In the recent years there has been a ever growing need for technologies capable of handling large scala data analysis Thas need was born because dataset of ”Big Data” size have often very different characteristics than the ones usually stored in realtional databases:

  • Data Large and unstructured
  • Lots of random reads and writes
  • Less use of foreing keys in favour of denormalized data structures

What this new kind of data needs instead is:

  • Incremental scalability
  • Speed
  • No single point of failure
  • Low cost and administration
  • Horizontal scalability

To address this new needs a new set of databases was invented: columnar databases, who owe their name to the fact that they store data by column, as opposed to tradi- tional dbs that store data by row.
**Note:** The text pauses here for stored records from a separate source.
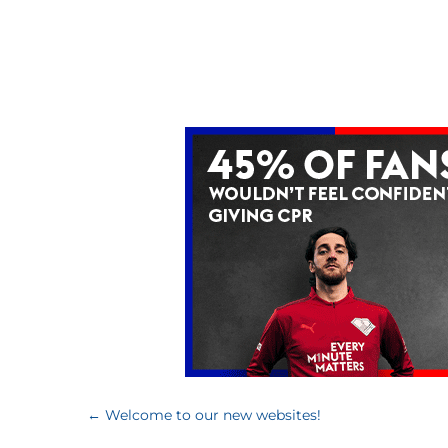
←
Welcome to our new websites!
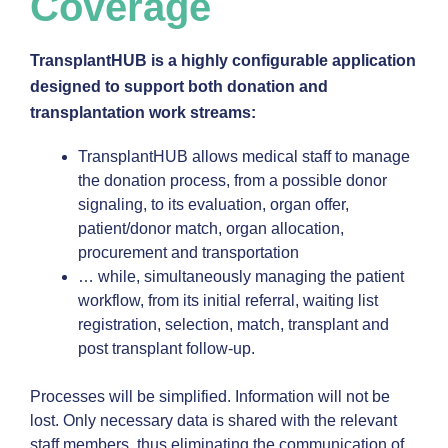
Coverage
TransplantHUB is a highly configurable application
designed to support both donation and
transplantation work streams:
TransplantHUB allows medical staff to manage
the donation process, from a possible donor
signaling, to its evaluation, organ offer,
patient/donor match, organ allocation,
procurement and transportation
… while, simultaneously managing the patient
workflow, from its initial referral, waiting list
registration, selection, match, transplant and
post transplant follow-up.
Processes will be simplified. Information will not be
lost. Only necessary data is shared with the relevant
staff members, thus eliminating the communication of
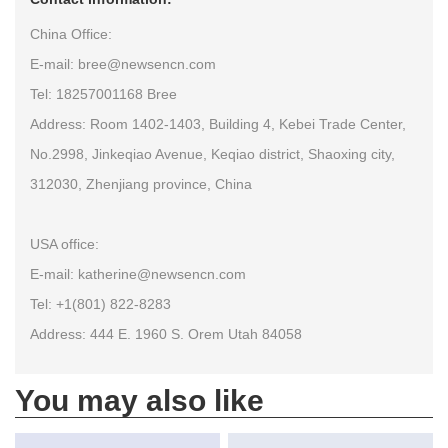
China Office:
E-mail: bree@newsencn.com
Tel: 18257001168 Bree
Address: Room 1402-1403, Building 4, Kebei Trade Center,
No.2998, Jinkeqiao Avenue, Keqiao district, Shaoxing city,
312030, Zhenjiang province, China
USA office:
E-mail: katherine@newsencn.com
Tel: +1(801) 822-8283
Address: 444 E. 1960 S. Orem Utah 84058
You may also like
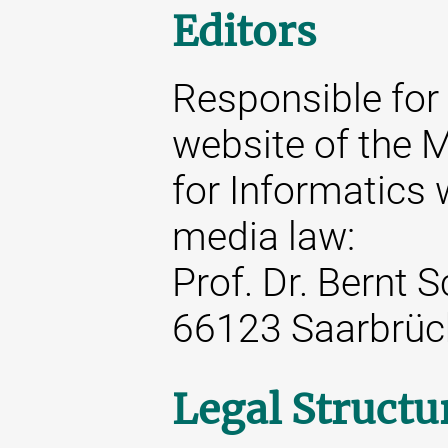
Editors
Responsible for 
website of the M
for Informatics 
media law:
Prof. Dr. Bernt 
66123 Saarbrüc
Legal Structu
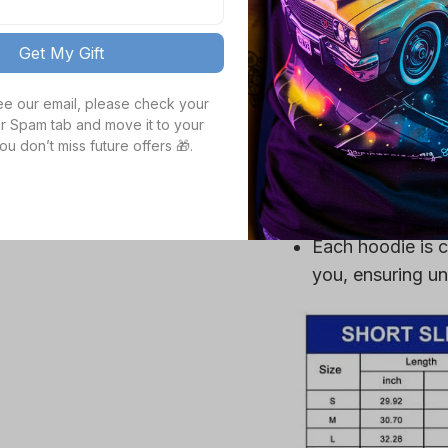
Get My Gift
Crafted from a p
ultra-soft, ensu
see our email, please check your 
High definition 
r Spam tab and move it to your 
ou don’t miss future offers 🎁.
colors, even aft
Durable fabric is
mildew, making it
gear.
Each hoodie is c
you, ensuring un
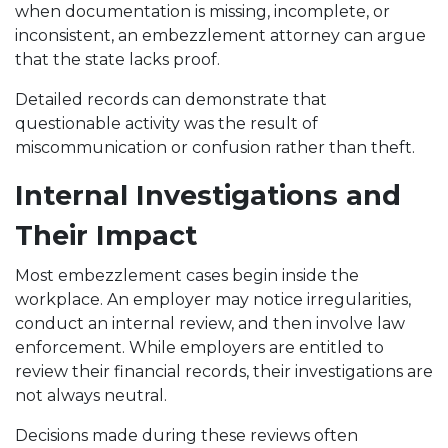
when documentation is missing, incomplete, or
inconsistent, an embezzlement attorney can argue
that the state lacks proof.
Detailed records can demonstrate that
questionable activity was the result of
miscommunication or confusion rather than theft.
Internal Investigations and
Their Impact
Most embezzlement cases begin inside the
workplace. An employer may notice irregularities,
conduct an internal review, and then involve law
enforcement. While employers are entitled to
review their financial records, their investigations are
not always neutral.
Decisions made during these reviews often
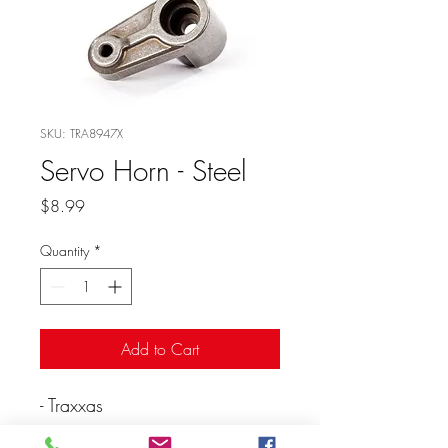
SKU: TRA8947X
Servo Horn - Steel
Price
$8.99
Quantity
*
Add to Cart
- Traxxas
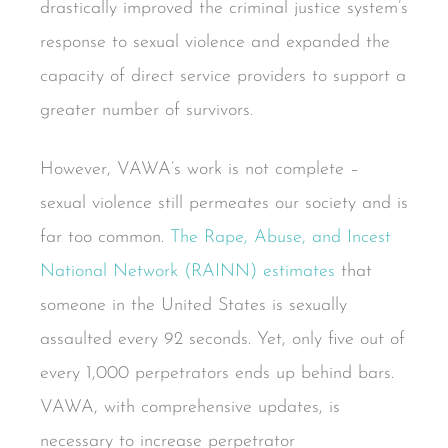
drastically improved the criminal justice system’s
response to sexual violence and expanded the
capacity of direct service providers to support a
greater number of survivors.
However, VAWA’s work is not complete –
sexual violence still permeates our society and is
far too common.
The Rape, Abuse, and Incest
National Network (RAINN) estimates
that
someone in the United States is sexually
assaulted every 92 seconds. Yet, only five out of
every 1,000 perpetrators ends up behind bars.
VAWA, with comprehensive updates, is
necessary to increase perpetrator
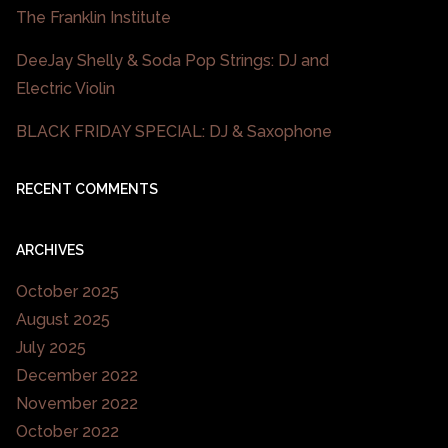
The Franklin Institute
DeeJay Shelly & Soda Pop Strings: DJ and
Electric Violin
BLACK FRIDAY SPECIAL: DJ & Saxophone
RECENT COMMENTS
ARCHIVES
October 2025
August 2025
July 2025
December 2022
November 2022
October 2022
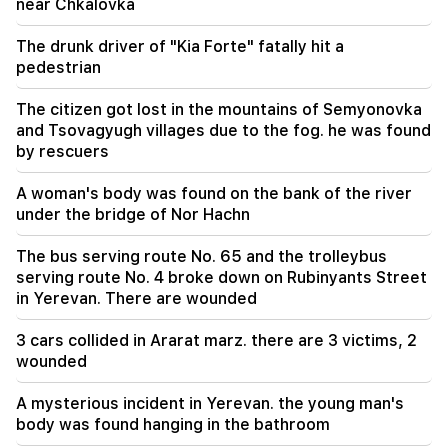
near Chkalovka
18:35
Russia is ready to continue concession
The drunk driver of "Kia Forte" fatally hit a
management of Armenian railways. Overchuk
pedestrian
The citizen got lost in the mountains of Semyonovka
and Tsovagyugh villages due to the fog. he was found
by rescuers
A woman's body was found on the bank of the river
under the bridge of Nor Hachn
The bus serving route No. 65 and the trolleybus
serving route No. 4 broke down on Rubinyants Street
in Yerevan. There are wounded
3 cars collided in Ararat marz. there are 3 victims, 2
wounded
A mysterious incident in Yerevan. the young man's
body was found hanging in the bathroom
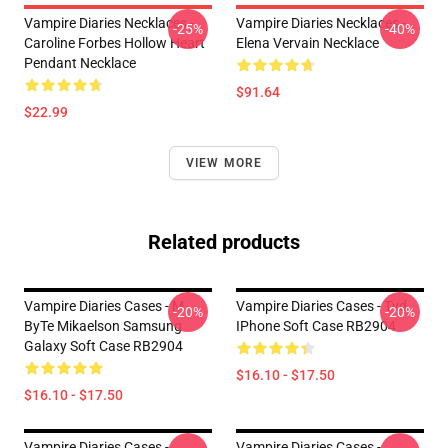
Vampire Diaries Necklaces -
Vampire Diaries Necklaces -
-25%
-40%
Caroline Forbes Hollow Heart
Elena Vervain Necklace
Pendant Necklace
$91.64
$22.99
VIEW MORE
Related products
Vampire Diaries Cases - M
Vampire Diaries Cases - Tvd
-20%
-20%
ByTe Mikaelson Samsung
IPhone Soft Case RB2904
Galaxy Soft Case RB2904
$16.10 - $17.50
$16.10 - $17.50
Vampire Diaries Cases -
Vampire Diaries Cases -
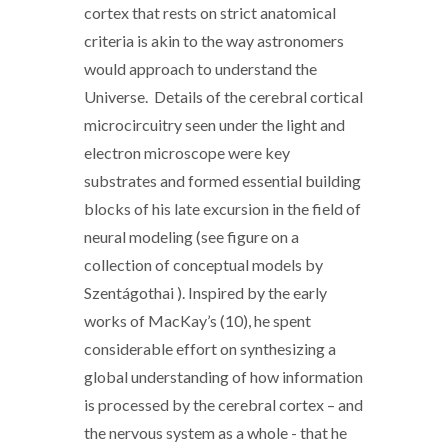
cortex that rests on strict anatomical
criteria is akin to the way astronomers
would approach to understand the
Universe. Details of the cerebral cortical
microcircuitry seen under the light and
electron microscope were key
substrates and formed essential building
blocks of his late excursion in the field of
neural modeling (see figure on a
collection of conceptual models by
Szentágothai ). Inspired by the early
works of MacKay’s (10), he spent
considerable effort on synthesizing a
global understanding of how information
is processed by the cerebral cortex – and
the nervous system as a whole - that he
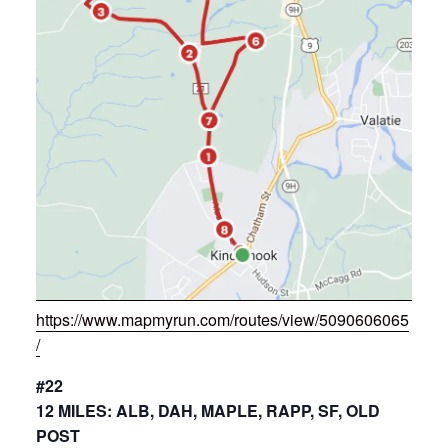
https://www.mapmyrun.com/routes/view/5090606065
/
#22
12 MILES: ALB, DAH, MAPLE, RAPP, SF, OLD
POST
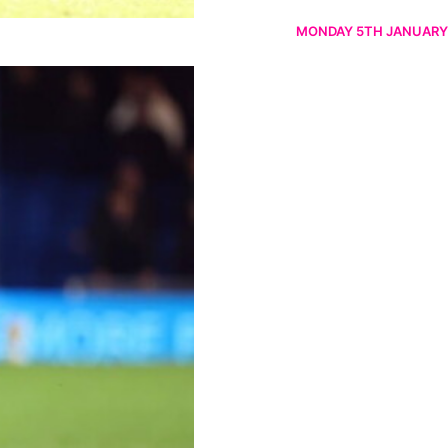
MONDAY 5TH JANUARY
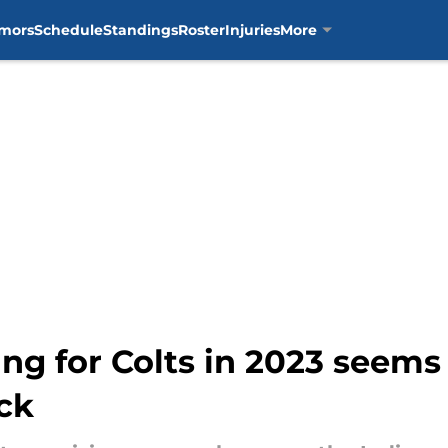
mors
Schedule
Standings
Roster
Injuries
More
ng for Colts in 2023 seems 
ck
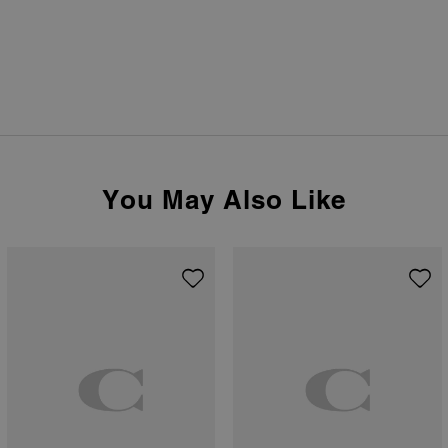
You May Also Like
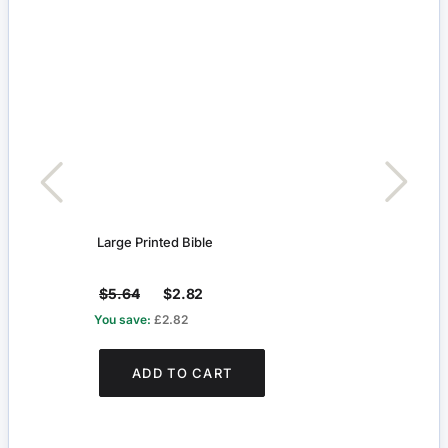
Large Printed Bible
Large
$5.64
$2.82
$5.
You save:
£2.82
You s
ADD TO CART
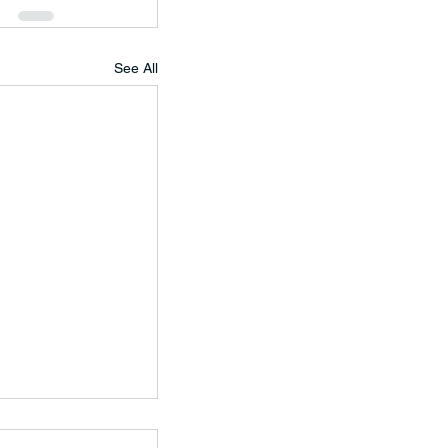
See All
Row based databases work well in an OLTP application because it is easy to insert and update records and there isn’t much need for bulk reads; however in OLAP environments where analytical jobs often read a huge number of records at once it’s fundamental to be able to load only the necessary columns, otherwise the overhead of having to load the entire rows in main memory would be un- sustainable.

Pros and cons

Pros:

  • Data compression
  • Improved bandwidth utilization
  • Improved code pipelining
  • Improved cache locality

Cons:

  • Increased disk seek times
  • Increased cost of Inserts
  • Increased tuple reconstruction costs

Data compression

It happens very often that a column is composed of a few different values repeated many times, what we can do is to group all the equal values together and instead of storing that same values many times just store that datum once alongside the number of times that value is repeated.

With data compression we are trading CPU for time.

Data compression is expecially important for columnar databases because:

  • Higher data value locality in column stores
  • Techniques such as run length encoding far more useful
  • Can use extra space to store multiple copies of data in different sort orders

Run-Length Encoding

For example if we have one column called ”Quarter” who only has the values ”Q1”,”Q2”,”Q3” and ”Q4” instead of repeating the full string for every record we can just sort the db by that column and save tuples of this sort (”Q1”,200),meaning that the value ”Q1” appears 200 times (this approach is called Run-Length Encoding which exploits the so called spacial-locality, which means storing similar data values next to each other.).